Of particular concern to residents of south University City is the city’s proposal to add as many as 1,000 housing units to University City Marketplace, which isn’t even a transit priority area with buses stopping there every 15 minutes or near a trolley stop, and University Square, the only two shopping centers along Governor Drive. Residents of this single-family neighborhood are loyal patrons of the retail stores, service providers and restaurants here, and they rely on them.

If these shopping centers are redeveloped, the city can’t even guarantee that needed, existing retail stores will be retained. This will force community residents to drive to other communities to do their shopping, which goes against the city’s Climate Action Program. And despite the expected increase in traffic, city officials have not said how they will protect the safety of the hundreds of young children attending the three schools or playing at Standley Park along Governor Drive.

The city has not provided any type of public facilities financing plan. Rather, it just OK’d rules for shifting infrastructure funding from wealthy areas to low-income neighborhoods. University City will be out of luck.

What’s further perplexing about the city’s massive growth plan for University City is that San Diego’s Housing Element — the number of housing units required by the state to be added by the year 2029 — is just 108,036. Why, then, would the city want to add more than half that amount to our small, 7.348-square-mile portion of it?
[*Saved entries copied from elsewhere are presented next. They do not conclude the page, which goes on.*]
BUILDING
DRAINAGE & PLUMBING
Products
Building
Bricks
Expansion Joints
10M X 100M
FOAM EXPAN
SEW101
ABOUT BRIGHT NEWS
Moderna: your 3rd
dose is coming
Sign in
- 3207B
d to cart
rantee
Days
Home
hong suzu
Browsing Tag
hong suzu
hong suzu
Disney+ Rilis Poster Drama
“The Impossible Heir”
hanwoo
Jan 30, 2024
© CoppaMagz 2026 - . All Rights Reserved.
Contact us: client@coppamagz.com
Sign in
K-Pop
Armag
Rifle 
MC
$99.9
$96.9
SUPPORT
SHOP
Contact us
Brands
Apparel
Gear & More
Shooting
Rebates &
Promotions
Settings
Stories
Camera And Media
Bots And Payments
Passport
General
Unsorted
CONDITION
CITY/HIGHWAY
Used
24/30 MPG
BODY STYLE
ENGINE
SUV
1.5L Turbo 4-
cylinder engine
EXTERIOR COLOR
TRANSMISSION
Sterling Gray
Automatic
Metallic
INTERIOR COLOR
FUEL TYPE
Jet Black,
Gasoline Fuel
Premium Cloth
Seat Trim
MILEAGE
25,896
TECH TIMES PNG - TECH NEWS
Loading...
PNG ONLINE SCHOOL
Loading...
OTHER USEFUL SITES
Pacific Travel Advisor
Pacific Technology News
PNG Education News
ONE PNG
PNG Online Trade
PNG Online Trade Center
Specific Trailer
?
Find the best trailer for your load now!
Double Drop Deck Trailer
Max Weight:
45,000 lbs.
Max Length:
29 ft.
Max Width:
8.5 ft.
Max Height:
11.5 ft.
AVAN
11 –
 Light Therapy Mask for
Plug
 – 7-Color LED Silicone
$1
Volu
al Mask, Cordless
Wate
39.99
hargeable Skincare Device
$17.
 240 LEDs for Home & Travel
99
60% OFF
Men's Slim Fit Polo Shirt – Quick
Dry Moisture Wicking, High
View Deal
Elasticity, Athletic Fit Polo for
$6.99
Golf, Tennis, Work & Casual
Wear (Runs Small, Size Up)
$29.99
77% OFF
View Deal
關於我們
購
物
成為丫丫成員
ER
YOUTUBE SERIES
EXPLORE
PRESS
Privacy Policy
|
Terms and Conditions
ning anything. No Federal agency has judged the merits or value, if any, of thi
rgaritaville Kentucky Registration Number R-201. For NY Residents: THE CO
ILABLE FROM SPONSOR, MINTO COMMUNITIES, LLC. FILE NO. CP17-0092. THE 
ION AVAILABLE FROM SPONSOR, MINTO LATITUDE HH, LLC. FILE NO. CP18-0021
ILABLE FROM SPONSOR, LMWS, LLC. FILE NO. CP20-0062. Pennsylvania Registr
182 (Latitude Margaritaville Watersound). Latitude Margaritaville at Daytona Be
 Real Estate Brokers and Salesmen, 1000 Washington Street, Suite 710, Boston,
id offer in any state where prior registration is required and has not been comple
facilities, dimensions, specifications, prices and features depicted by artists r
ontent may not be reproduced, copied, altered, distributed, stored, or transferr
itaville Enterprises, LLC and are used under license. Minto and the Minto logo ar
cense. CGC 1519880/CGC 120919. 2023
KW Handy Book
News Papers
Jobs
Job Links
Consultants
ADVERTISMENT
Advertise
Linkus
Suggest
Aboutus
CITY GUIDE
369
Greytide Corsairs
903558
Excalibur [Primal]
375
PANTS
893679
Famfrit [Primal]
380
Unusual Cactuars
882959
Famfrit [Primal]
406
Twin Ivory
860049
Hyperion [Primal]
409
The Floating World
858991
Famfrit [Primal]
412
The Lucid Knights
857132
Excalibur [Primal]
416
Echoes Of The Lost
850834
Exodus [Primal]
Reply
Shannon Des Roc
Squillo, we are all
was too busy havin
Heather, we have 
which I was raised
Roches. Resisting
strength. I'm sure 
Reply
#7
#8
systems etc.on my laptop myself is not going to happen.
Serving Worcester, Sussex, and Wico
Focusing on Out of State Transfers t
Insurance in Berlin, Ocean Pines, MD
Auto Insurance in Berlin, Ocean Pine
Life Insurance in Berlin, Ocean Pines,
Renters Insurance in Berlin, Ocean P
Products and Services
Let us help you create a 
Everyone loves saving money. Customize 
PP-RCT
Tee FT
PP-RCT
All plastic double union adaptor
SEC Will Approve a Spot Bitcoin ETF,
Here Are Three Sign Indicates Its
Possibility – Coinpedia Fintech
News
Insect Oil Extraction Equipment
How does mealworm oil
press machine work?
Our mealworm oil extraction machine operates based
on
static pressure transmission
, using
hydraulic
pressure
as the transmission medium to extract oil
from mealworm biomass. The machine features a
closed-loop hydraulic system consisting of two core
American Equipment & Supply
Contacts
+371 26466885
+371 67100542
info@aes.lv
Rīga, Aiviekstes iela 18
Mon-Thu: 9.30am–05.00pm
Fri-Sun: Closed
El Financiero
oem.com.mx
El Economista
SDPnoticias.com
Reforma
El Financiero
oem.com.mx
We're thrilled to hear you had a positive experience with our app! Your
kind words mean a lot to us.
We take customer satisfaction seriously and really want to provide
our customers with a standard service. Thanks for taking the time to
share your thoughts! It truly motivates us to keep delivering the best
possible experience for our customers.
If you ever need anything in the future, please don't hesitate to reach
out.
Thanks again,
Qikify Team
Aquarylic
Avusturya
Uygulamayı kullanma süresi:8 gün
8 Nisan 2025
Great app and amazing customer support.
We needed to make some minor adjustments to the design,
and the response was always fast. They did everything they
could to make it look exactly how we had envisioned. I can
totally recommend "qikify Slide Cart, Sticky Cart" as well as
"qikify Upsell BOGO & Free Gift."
The city’s “grand plan” for University City will benefit just three parties: 1) members of the development community, eager to build more small, unaffordable, luxury high-rise units that rent for $4,000 a month and up; 2) UC San Diego, which has continued to increase enrollment without building enough on-campus student housing to keep up; and 3) the mayor and his administration, which will take in more money from building permit fees and increased property taxes while amply rewarding developers for their support of past and future political campaigns.

The big losers will be the nearly 80,000 residents who currently call University City home. The place will become unrecognizable and virtually unlivable if the city of San Diego gets its way.